Porém, observa-se que o sujeito passivo não desistiu do pedido de constituição do tribunal arbitral, o que poderia ter feito.
Além disso, o requerimento do Requerente foi dirigido ao tribunal, e não ao CAAD, pelo que o CAAD não podia, com base nesse requerimento, deixar de constituir o tribunal.
Consideremos o nº 1 do art.º 536º do CPC que diz: “Quando a demanda do autor ou requerente ou a oposição do réu ou requerido eram fundadas no momento em que foram intentadas ou deduzidas e deixaram de o ser por circunstâncias supervenientes a estes não imputáveis, as custas são repartidas entre aqueles em partes iguais.”
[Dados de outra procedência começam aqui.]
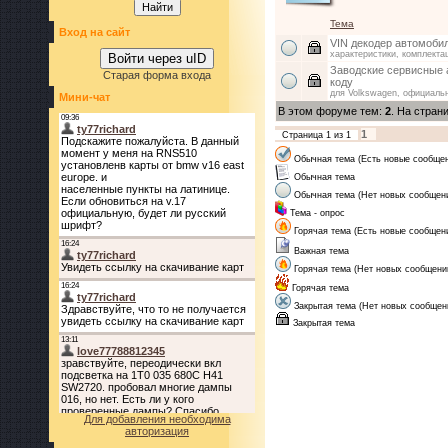
Тема
Вход на сайт
VIN декодер автомоби
характеристики, комплекта
Войти через uID
Заводские сервисные а
Старая форма входа
коду
для Volkswagen, официаль
Мини-чат
В этом форуме тем:
2
. На стран
1
Страница
1
из
1
Обычная тема (Есть новые сообще
Обычная тема
Обычная тема (Нет новых сообщен
Тема - опрос
Горячая тема (Есть новые сообщен
Важная тема
Горячая тема (Нет новых сообщени
Горячая тема
Закрытая тема (Нет новых сообщен
Закрытая тема
Для добавления необходима
авторизация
No caso, a demanda do autor era fundada no momento em que foi intentada, e deixou de o ser por circunstâncias supervenientes.
Contudo, essas circunstâncias supervenientes são imputáveis à AT, pela prática do ato de revogação da liquidação impugnada conjugada com o não cumprimento dos deveres que lhe incumbiam visando a não constituição do tribunal arbitral.
Assim, as custas não deverão ser repartidas entre as partes, como disposto no final do nº 1 do art.º 536º CPC.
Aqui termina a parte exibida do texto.